Para los musulmanes chiitas de todo el orbe, Wadi us-Salaam no es solo un lugar de descanso final, sino un destino de profunda significancia espiritual. Su inmensa importancia radica en su proximidad al santuario del Imán Alí, una de las figuras más veneradas en el Islam chiita y primo y yerno del profeta Mahoma. La creencia popular entre los fieles es que ser sepultado en este sagrado terreno garantiza un lugar privilegiado en el paraíso, lo que impulsa a miles de creyentes de diversas nacionalidades a buscar aquí su última morada.
Caminar por Wadi us-Salaam es adentrarse en un laberinto de lápidas, mausoleos y tumbas que se elevan en distintas formas y tamaños, reflejando la diversidad de épocas y familias que han encontrado su reposo aquí. Algunas tumbas son estructuras modestas, mientras que otras son imponentes edificaciones familiares con cúpulas y arcos intrincados, que se han ido construyendo a lo largo de los siglos, dando forma a un paisaje urbano de los muertos.
La magnitud del cementerio es tal que ha sido comparado con una ciudad en sí misma, con sus propias «calles» y «barrios» formados por las alineaciones de las tumbas. Durante periodos de conflicto en Irak, como la invasión de 2003 y los años de insurgencia, el cementerio también sirvió como refugio y campo de batalla, añadiendo capas de complejidad a su ya rica historia.

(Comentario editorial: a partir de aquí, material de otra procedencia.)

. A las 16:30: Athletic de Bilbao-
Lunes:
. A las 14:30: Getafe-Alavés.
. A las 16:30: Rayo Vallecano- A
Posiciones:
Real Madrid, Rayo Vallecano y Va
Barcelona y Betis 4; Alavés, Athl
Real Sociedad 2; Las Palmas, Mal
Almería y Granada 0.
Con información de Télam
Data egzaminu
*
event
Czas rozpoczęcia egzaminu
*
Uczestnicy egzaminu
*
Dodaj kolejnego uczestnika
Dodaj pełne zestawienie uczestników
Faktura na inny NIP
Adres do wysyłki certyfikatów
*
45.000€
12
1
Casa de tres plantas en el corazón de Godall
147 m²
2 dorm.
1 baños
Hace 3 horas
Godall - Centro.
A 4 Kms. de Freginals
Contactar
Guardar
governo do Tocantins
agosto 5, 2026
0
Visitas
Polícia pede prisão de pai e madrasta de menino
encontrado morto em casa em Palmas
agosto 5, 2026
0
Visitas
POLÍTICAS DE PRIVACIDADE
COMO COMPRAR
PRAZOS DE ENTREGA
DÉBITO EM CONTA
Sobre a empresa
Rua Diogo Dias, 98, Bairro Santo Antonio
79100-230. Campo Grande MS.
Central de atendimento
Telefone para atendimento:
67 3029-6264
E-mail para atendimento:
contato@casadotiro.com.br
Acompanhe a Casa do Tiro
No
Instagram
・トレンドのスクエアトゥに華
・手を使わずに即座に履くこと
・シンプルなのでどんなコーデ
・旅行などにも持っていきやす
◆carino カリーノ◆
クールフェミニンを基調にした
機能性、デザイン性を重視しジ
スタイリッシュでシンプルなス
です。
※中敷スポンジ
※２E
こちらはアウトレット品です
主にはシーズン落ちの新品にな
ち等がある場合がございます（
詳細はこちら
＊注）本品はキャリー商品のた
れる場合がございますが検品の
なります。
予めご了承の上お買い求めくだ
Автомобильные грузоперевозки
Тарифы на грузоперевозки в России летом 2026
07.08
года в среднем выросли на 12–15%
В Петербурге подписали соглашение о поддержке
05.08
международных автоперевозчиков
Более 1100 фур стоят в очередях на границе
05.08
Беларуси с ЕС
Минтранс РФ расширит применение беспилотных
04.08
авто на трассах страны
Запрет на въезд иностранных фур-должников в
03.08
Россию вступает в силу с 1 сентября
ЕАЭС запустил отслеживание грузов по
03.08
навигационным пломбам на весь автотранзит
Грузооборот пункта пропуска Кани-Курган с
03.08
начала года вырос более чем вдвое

A pesar de su antigüedad, Wadi us-Salaam sigue siendo un cementerio activo y en constante expansión. Diariamente, nuevas procesiones fúnebres llegan al lugar, y los trabajadores continúan cavando nuevas fosas en los límites de este valle sagrado. La logística de mantener y gestionar un sitio de tal magnitud es un desafío constante, pero la devoción y la tradición aseguran que el Valle de la Paz siga siendo el cementerio más grande y uno de los más importantes del mundo.
Wadi us-Salaam no es solo un recordatorio de la mortalidad humana, sino también un testamento vivo de la fe, la historia y la cultura de una de las comunidades religiosas más grandes del mundo. Es un lugar donde el pasado y el presente se entrelazan en un silencio profundo, solo interrumpido por el murmullo de las oraciones y el lamento de quienes despiden a sus seres queridos.